:: Task objective ::
Please copy each line from the entries that contains the string "following".

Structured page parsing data

···

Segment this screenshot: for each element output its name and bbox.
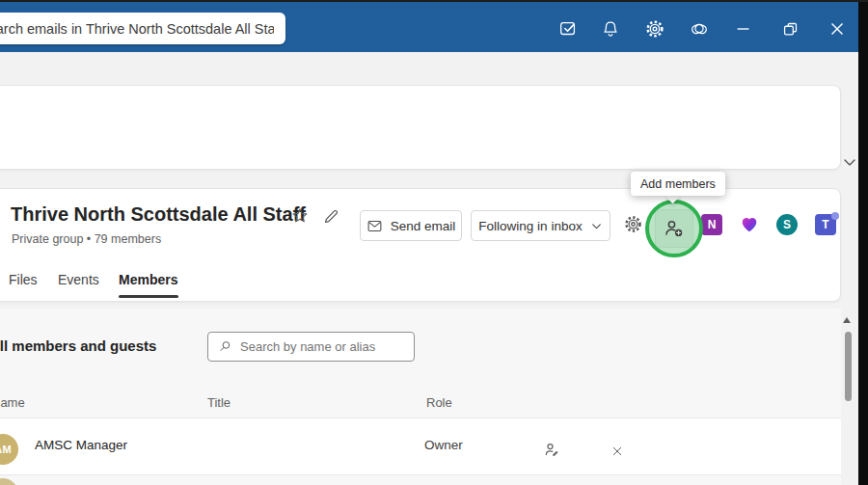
add-members-highlight	[645, 200, 703, 257]
members-heading: All members and guests	[0, 337, 156, 354]
group-title: Thrive North Scottsdale All Staff	[11, 202, 306, 227]
divider	[0, 474, 841, 475]
favorite-star-icon[interactable]	[290, 206, 310, 226]
member-name: AMSC Manager	[35, 438, 127, 452]
members-panel: All members and guests Name Title Role A…	[0, 309, 841, 485]
send-email-button[interactable]: Send email	[360, 210, 462, 241]
viva-engage-icon[interactable]	[739, 214, 760, 235]
column-header-title: Title	[207, 395, 231, 410]
teams-person-dot	[831, 212, 839, 220]
tab-events[interactable]: Events	[58, 272, 99, 287]
expand-chevron-down-icon[interactable]	[840, 152, 859, 172]
group-header-card: Thrive North Scottsdale All Staff Privat…	[0, 188, 841, 302]
scrollbar-up-arrow[interactable]	[843, 317, 851, 323]
member-search-box[interactable]	[207, 332, 415, 362]
add-members-icon[interactable]	[663, 217, 686, 240]
search-icon	[218, 339, 232, 354]
minimize-button[interactable]	[731, 16, 756, 41]
copilot-icon[interactable]	[687, 16, 712, 41]
column-header-role: Role	[426, 395, 452, 410]
remove-member-icon[interactable]	[610, 444, 625, 459]
close-button[interactable]	[825, 16, 850, 41]
send-email-label: Send email	[391, 219, 456, 233]
member-role: Owner	[424, 438, 463, 452]
outlook-titlebar	[0, 0, 868, 52]
group-settings-gear-icon[interactable]	[621, 212, 645, 236]
next-row-avatar-partial	[0, 478, 18, 485]
onenote-icon[interactable]: N	[701, 214, 722, 235]
edit-member-role-icon[interactable]	[543, 441, 562, 460]
scrollbar-thumb[interactable]	[845, 332, 852, 401]
edit-group-pencil-icon[interactable]	[322, 207, 340, 226]
window-top-edge	[0, 0, 868, 2]
following-in-inbox-button[interactable]: Following in inbox	[471, 210, 610, 241]
member-search-input[interactable]	[240, 339, 410, 354]
following-label: Following in inbox	[478, 219, 582, 233]
app-search-input[interactable]	[0, 13, 285, 44]
tooltip-add-members: Add members	[631, 172, 725, 196]
sharepoint-monogram: S	[783, 218, 791, 231]
avatar: AM	[0, 434, 18, 465]
tasks-check-icon[interactable]	[556, 16, 581, 41]
group-subtitle: Private group • 79 members	[12, 232, 161, 246]
tab-files[interactable]: Files	[9, 272, 38, 287]
restore-button[interactable]	[778, 16, 803, 41]
column-header-name: Name	[0, 395, 25, 410]
settings-gear-icon[interactable]	[642, 16, 667, 41]
onenote-monogram: N	[708, 218, 717, 231]
teams-icon[interactable]: T	[815, 214, 836, 235]
sharepoint-icon[interactable]: S	[776, 214, 798, 235]
notifications-bell-icon[interactable]	[598, 16, 623, 41]
tab-members[interactable]: Members	[119, 272, 177, 287]
teams-monogram: T	[822, 218, 828, 231]
collapsed-content-card	[0, 85, 841, 170]
screen-right-edge	[858, 0, 868, 485]
member-row[interactable]: AM AMSC Manager Owner	[0, 418, 841, 474]
active-tab-underline	[119, 295, 178, 298]
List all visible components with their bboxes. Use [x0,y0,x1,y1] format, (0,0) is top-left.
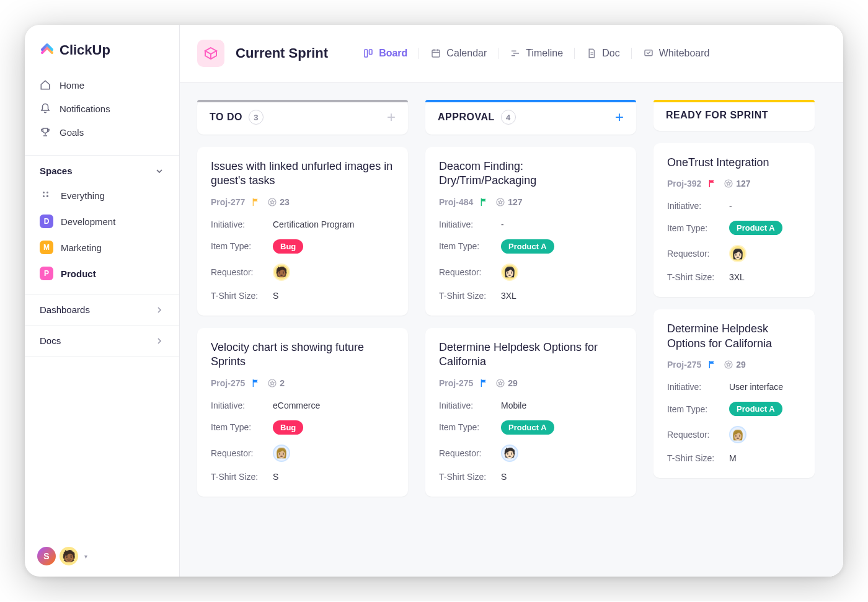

···

:: Exercise solution ::
following-in-inbox-button[interactable]: Following in inbox	[471, 210, 610, 241]
following-label: Following in inbox	[478, 219, 582, 233]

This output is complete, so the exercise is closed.